それに呼応するように、彼女の体は竜女のそれへと変化して行った。
「……ふぅ。よし、行くわよ!」
ウロコは悪魔の正面に立って構えた。
『待て』
突如、アンマリの声が響いた。
「わっ! ……とと。何よ、せっかくの勢いを殺さないでもらえるかしら?」
『はぁ……今のを見過ごせる奴がどこにいる』
「今の?」
『雄叫びだ、雄叫び! なんなんだそれは! そんなものは、竜女への変化には必要ないぞ!』
「知ってるよ。これは私なりのアレンジだよ」
『は?』
「炎を飲み込んで変身するだけじゃ、なんか物足りないないでしょ? だから、雄叫びのひとつでも上げてみようと思ってね。なんとなく勢いもつくし」
『はっ! 何がアレンジだ。ただただやかましいだけじゃないか』
「そうカリカリしないでよ。助ける為とはいえ、ドラゴン達に危害を加えることになるのだもの。こういうので一度、気持ちを切り替えないとね」
『お前……』
「なーんてね。ほら、しんみりしてる場合じゃないでしょ。今度こそ行くわよ!」
『だ、誰がしんみりなんか! ……っち! さっさと行け!』
「りょーかい!」
ウロコは力強く大地を踏みつけると、悪魔に向かって跳躍した。
「ワニの姿の悪魔か。
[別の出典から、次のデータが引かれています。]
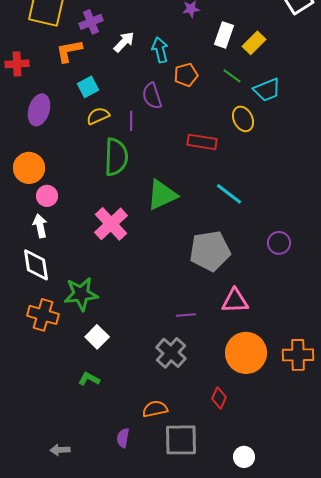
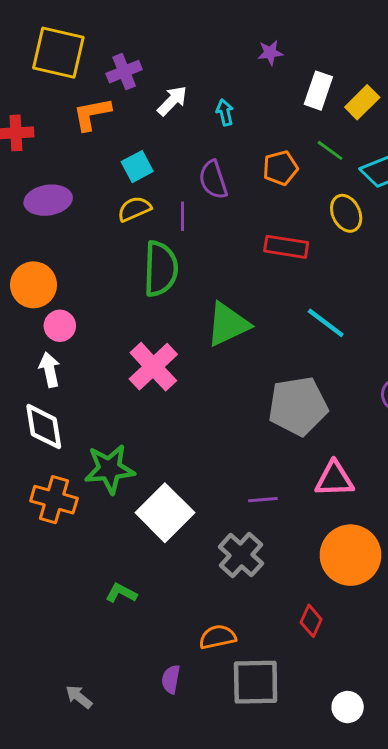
cyan arrow: (160, 50) -> (225, 112), size x0.7
orange pentagon: (186, 75) -> (280, 168), moved
cyan square: (88, 87) -> (137, 167), moved
purple ellipse: (39, 110) -> (48, 200), turned 64
white square: (97, 337) -> (165, 513), moved, size x1.6
gray arrow: (60, 450) -> (79, 697), turned 42

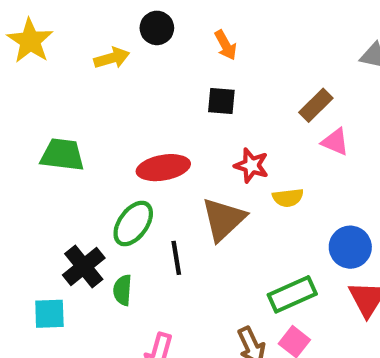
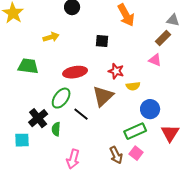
orange arrow: (226, 45) -> (126, 15), moved, size x1.6
yellow arrow: (112, 58) -> (51, 37), moved
brown rectangle: (316, 105) -> (163, 38), moved
blue circle: (350, 247) -> (150, 109), moved
black line: (176, 258) -> (81, 114), turned -42

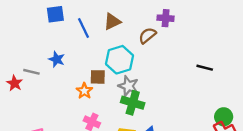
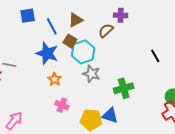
blue star: (57, 59) -> (47, 53), moved, size x1.6
black line: (205, 68) -> (155, 56), turned 48
brown square: (98, 77) -> (70, 41), moved, turned 32
green cross: (133, 103) -> (124, 88), moved, turned -30

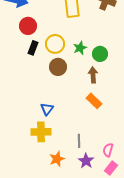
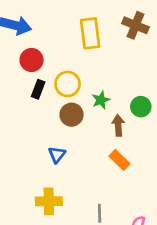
green star: (80, 48) -> (101, 100), moved
green circle: (100, 54) -> (141, 107), moved
blue triangle: (47, 109) -> (57, 155), moved

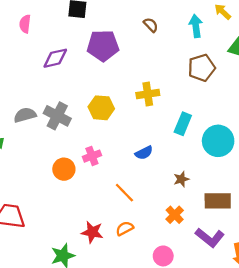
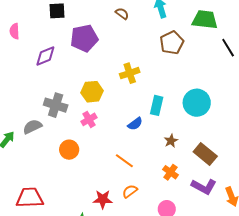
gray semicircle: (25, 115) -> (32, 127), moved
cyan rectangle: (183, 124) -> (157, 105), moved
pink cross: (92, 156) -> (89, 119), moved
brown rectangle: (218, 201) -> (205, 154), turned 50

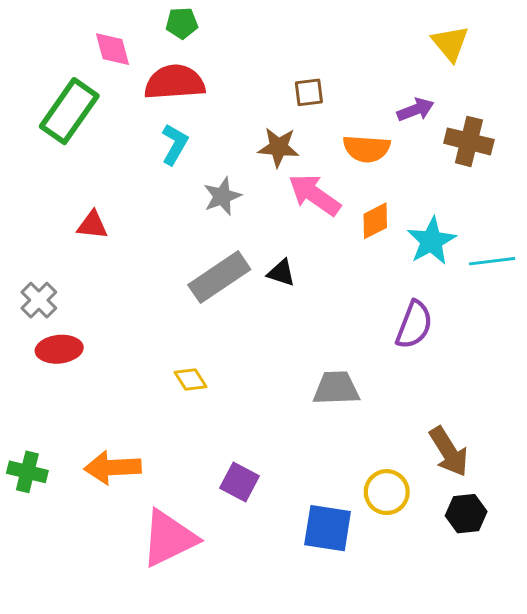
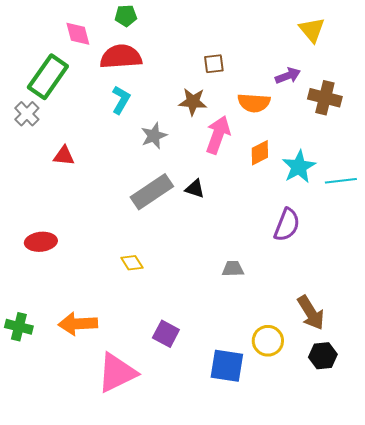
pink arrow: (315, 195) -> (218, 135), turned 75
gray cross: (39, 300) -> (27, 114), moved
gray trapezoid: (336, 388) -> (233, 269), size x0.7

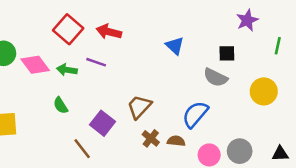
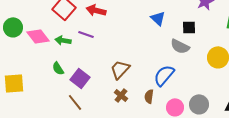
blue triangle: (175, 46) -> (158, 18), moved
purple square: (102, 123) -> (80, 78), moved
brown cross: (151, 138) -> (121, 95), moved
brown semicircle: (176, 141) -> (149, 96), turned -88

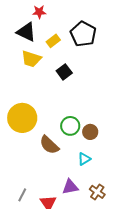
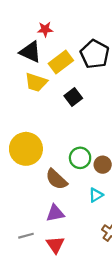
yellow rectangle: (53, 41) -> (61, 62), size x1.5
purple triangle: (70, 187) -> (55, 213), moved
gray line: (22, 195) -> (26, 236), turned 48

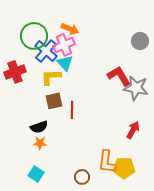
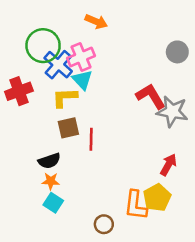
orange arrow: (70, 29) -> (96, 22), moved
yellow pentagon: (124, 168) -> (157, 198), moved, turned -30
cyan square: (36, 174) -> (53, 203), moved

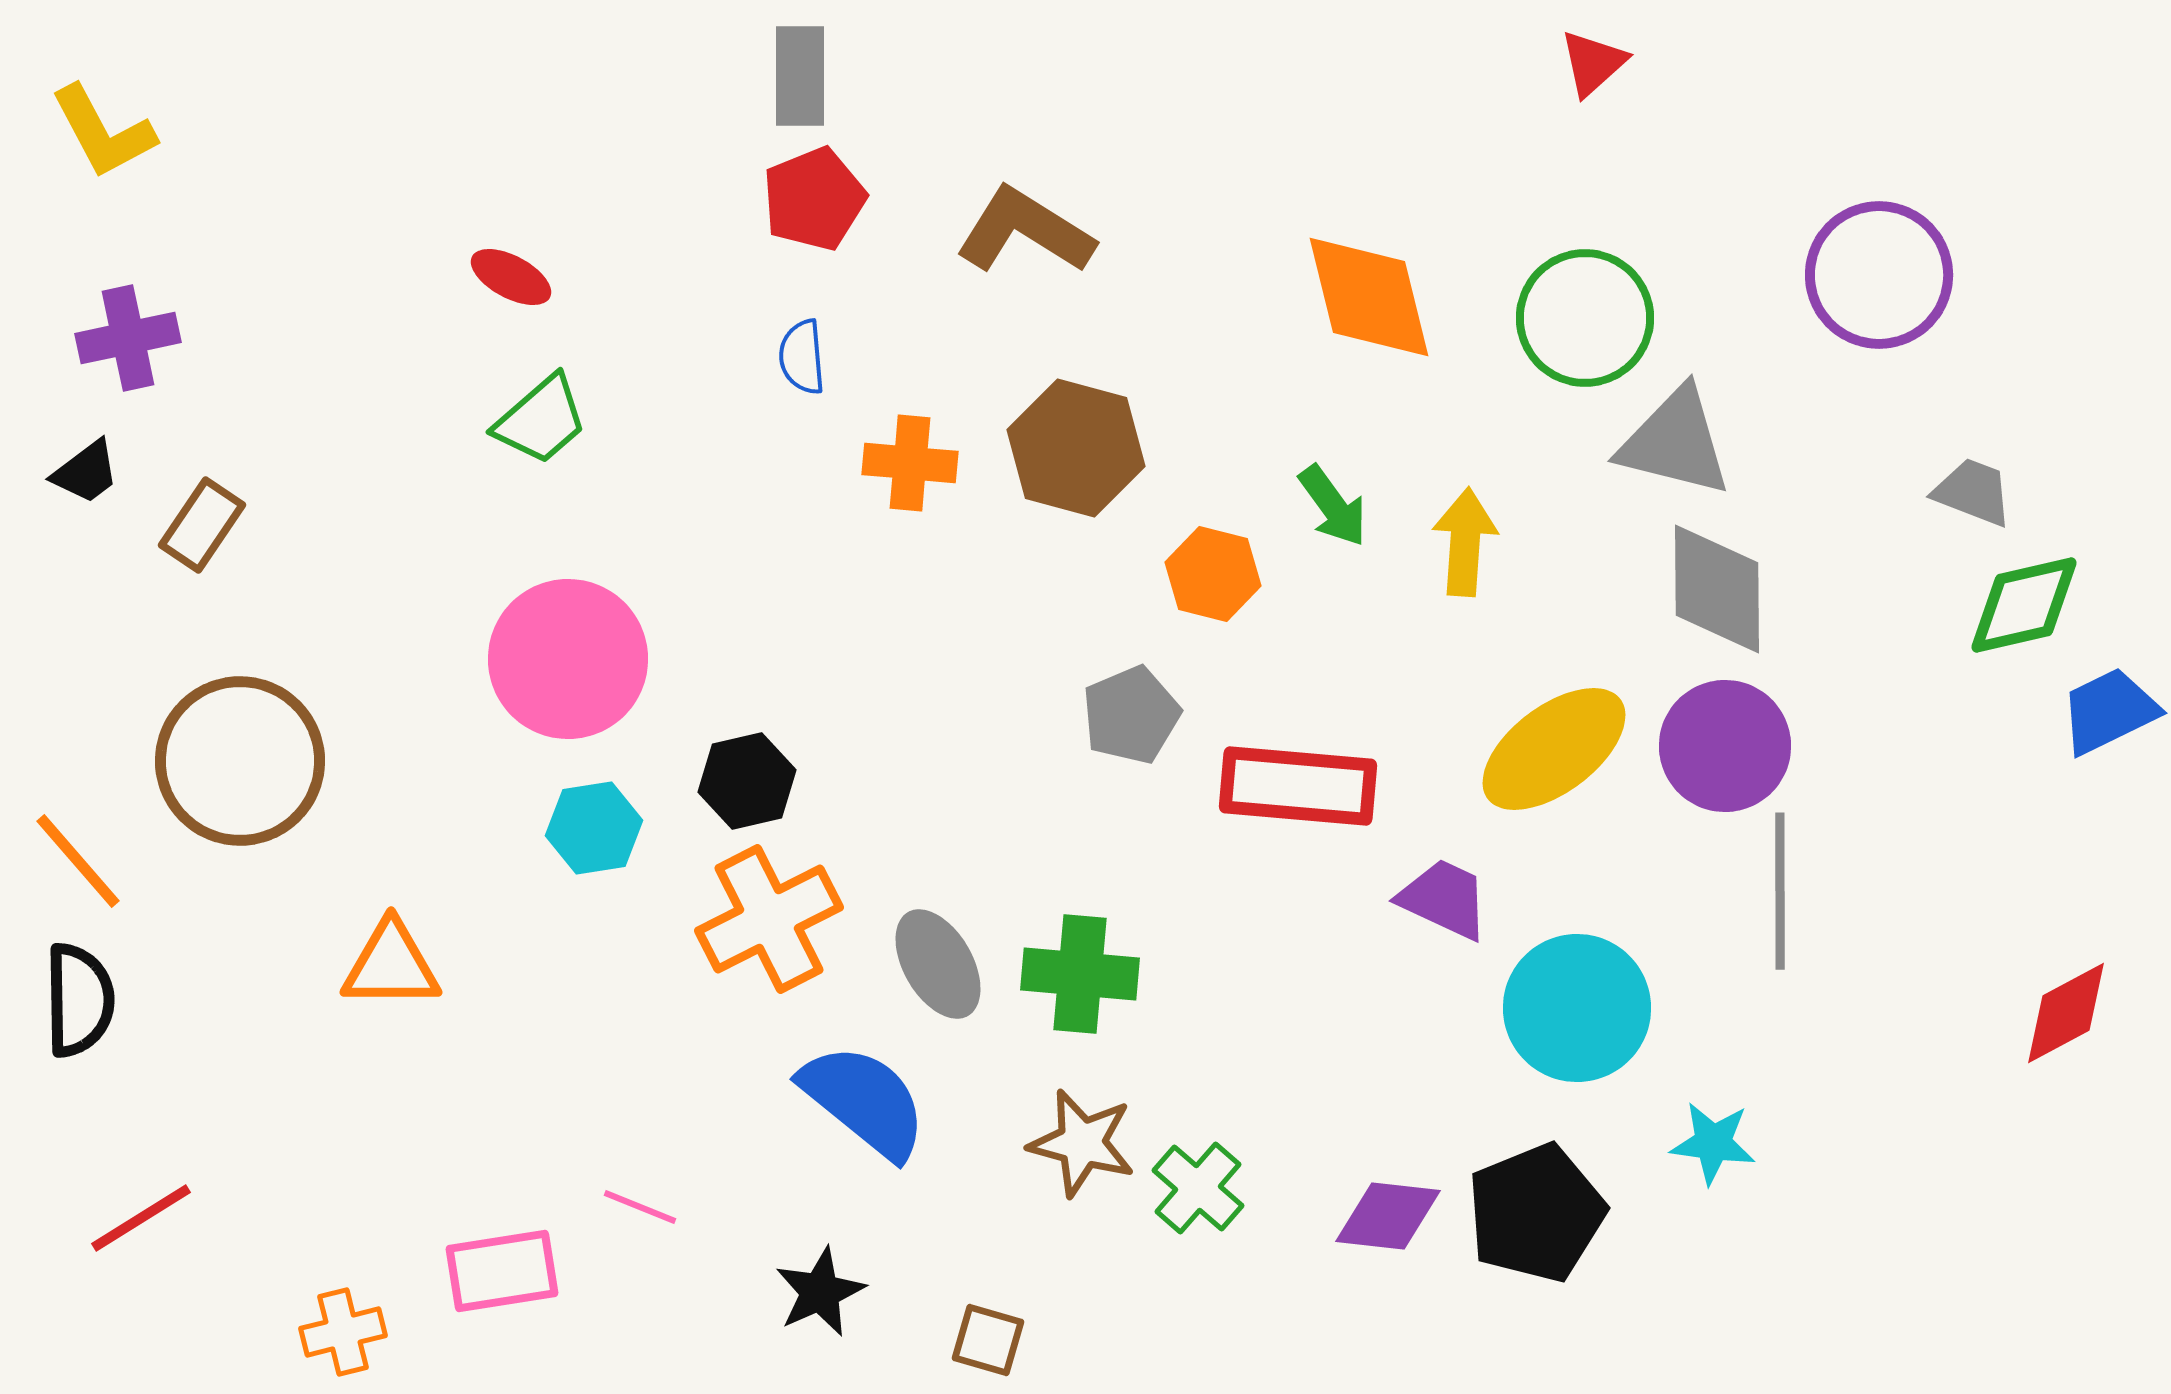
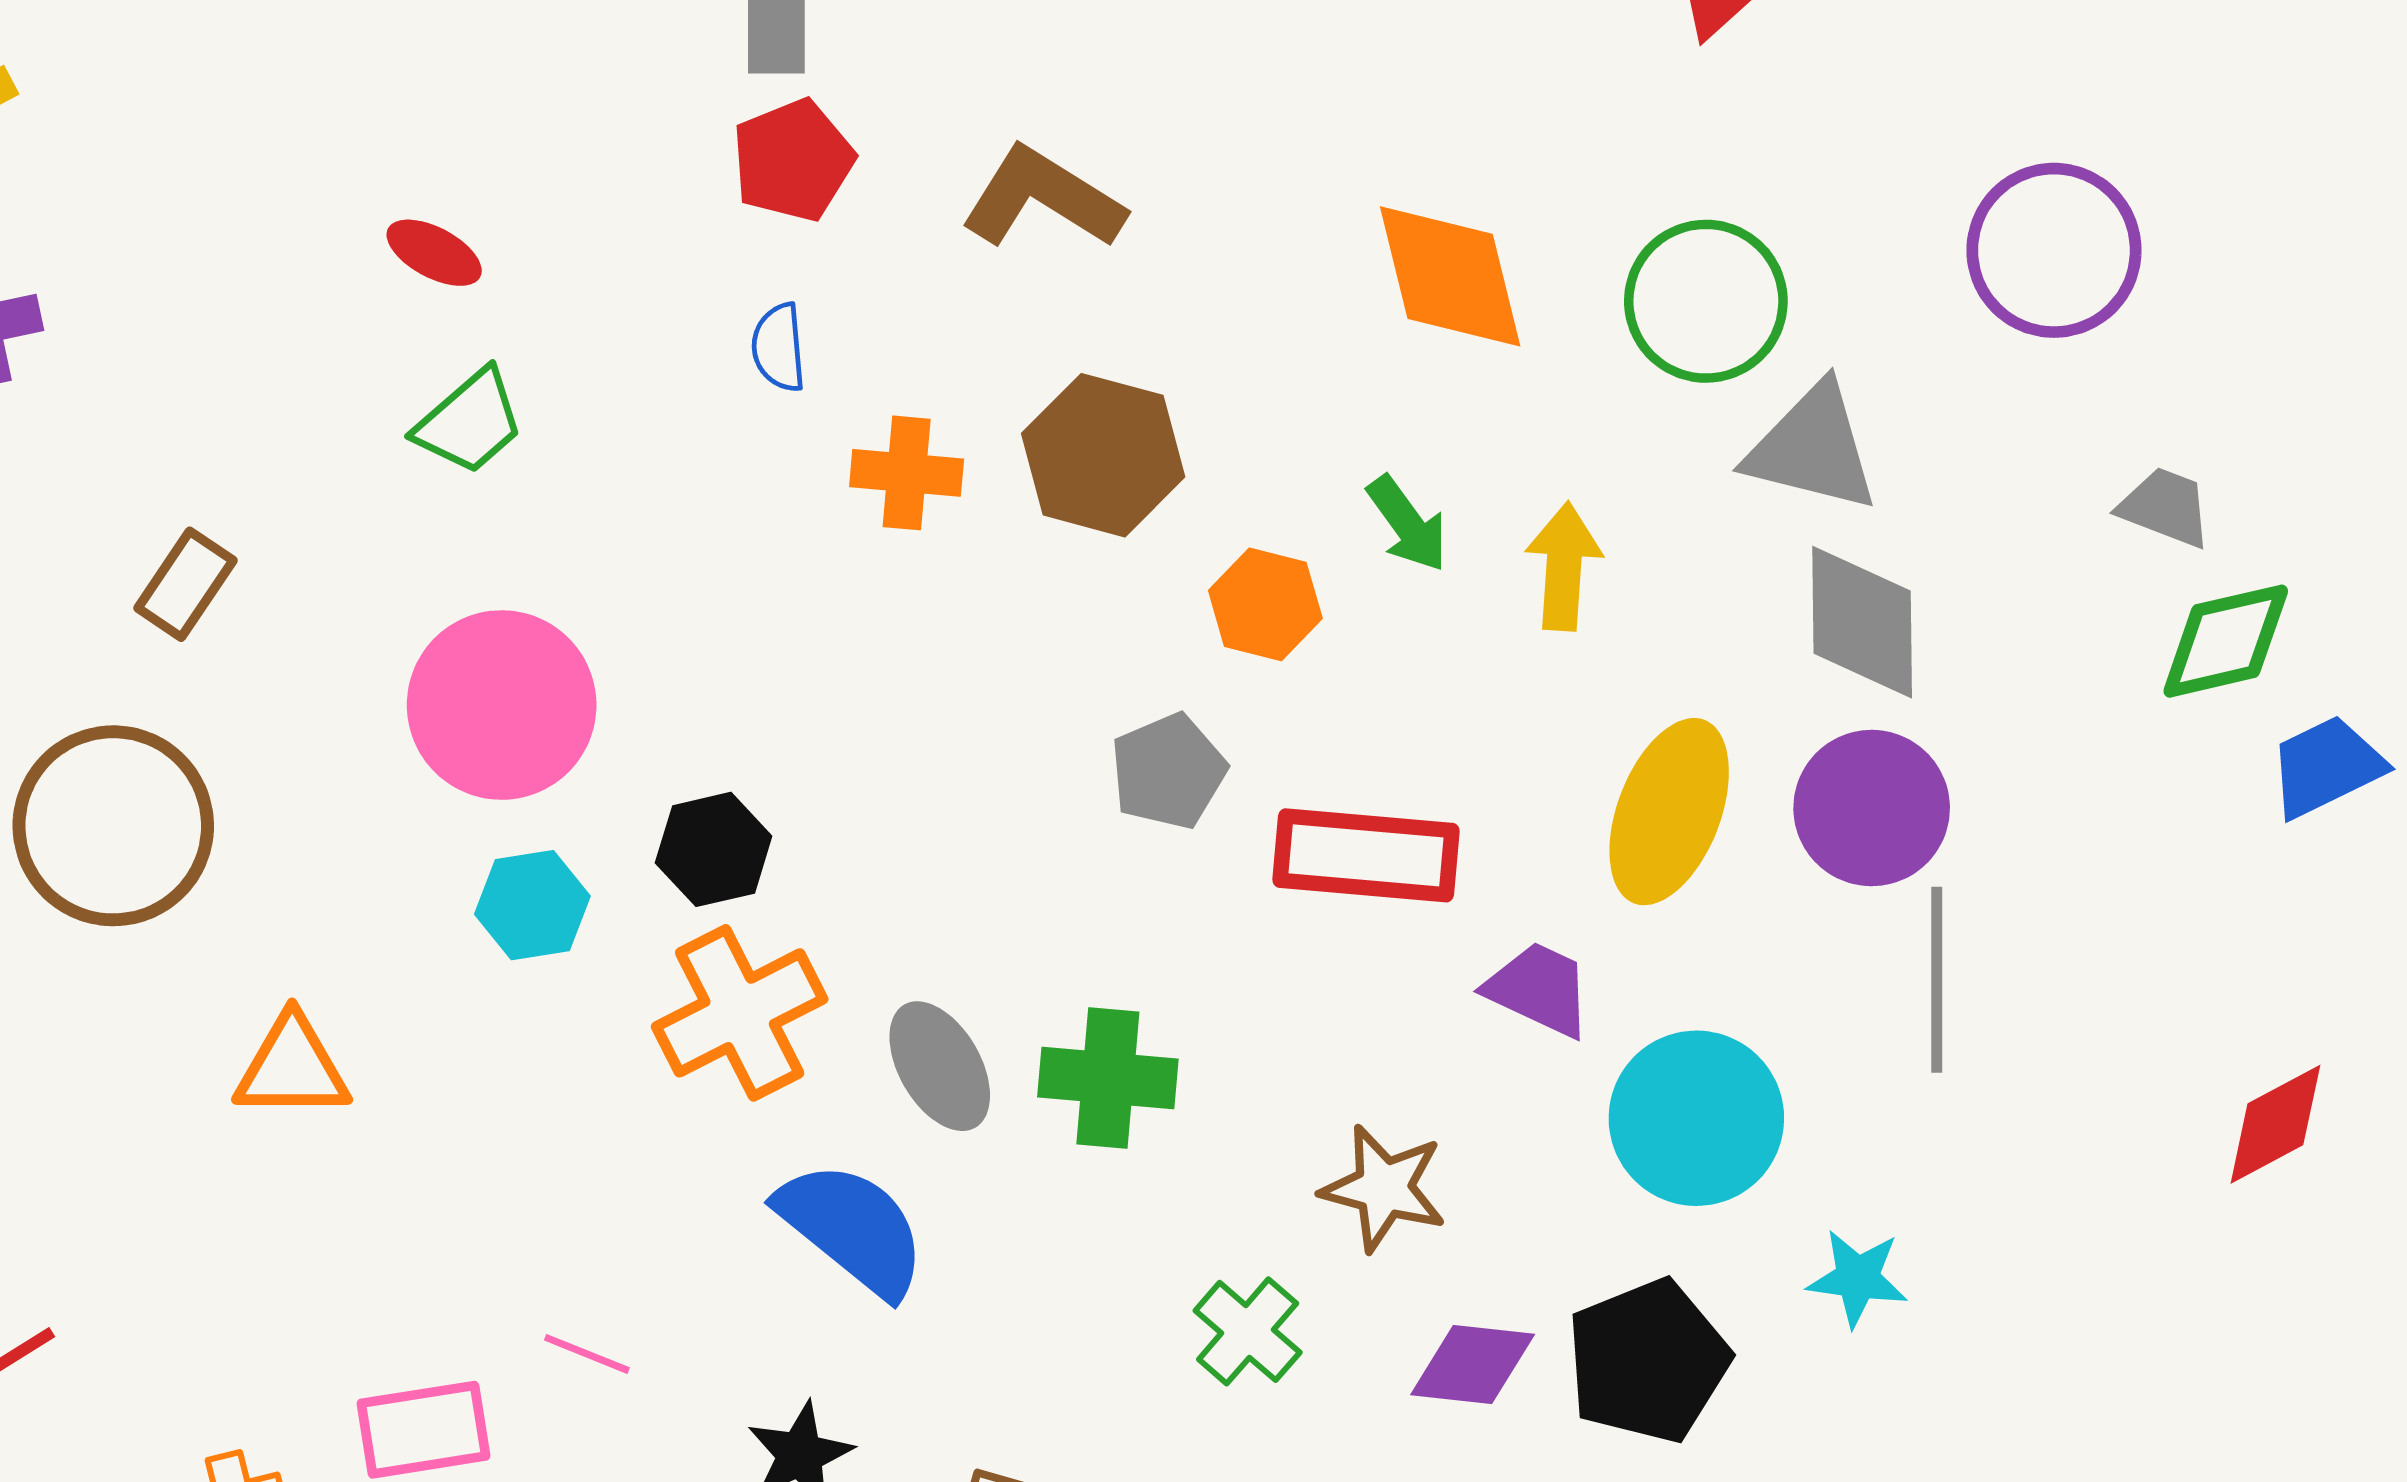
brown rectangle: (202, 525) -> (185, 584), moved
yellow ellipse: (1554, 749) -> (1669, 812), turned -32
brown star: (1082, 1143) -> (1384, 1188), moved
どんな攻撃をしてくるのかしら?」
ウロコが言った。
『さあな。とりあえず、先ずは相手の出方を探れ。遠距離攻撃で牽制だ』
アンマリが言った。
「オーケー、遠慮攻撃ね……なら!」
そう言うとウロコは大きく息を吸い込んだ。
「っ! ハァ!!」
ウロコは喉の奥から悪魔に向けて、勢いよく炎を吐き出した。
『さて、どう来るか……』
アンマリが呟いた。
しかし、悪魔はその場から一歩も動かず、その身で炎を受け止めた。
「え!? 直撃!?」
『……いや、あれは』
炎が晴れた先には、無傷の悪魔の姿があった。
「うっそ。全然効いてない……」
ウロコは絶句した。
『なるほどな。炎も物ともしない強靭な体表か。そんなものがあるなら、わざわざ避ける必要はないな』
アンマリが言った。
「なーに感心してんのよ。攻撃が効かなかったのよ、完全にこっちが不利じゃない」
ウロコが眉間にシワを寄せながら言った。
『不利、な。それは現時点での話だ。お前の武器は、その吐き物だけじゃないだろ?』
アンマリが尋ねた。
「吐き物って……まあ、それはその通り……ね!」
ウロコは悪魔の繰り出した尾の一撃をかわした。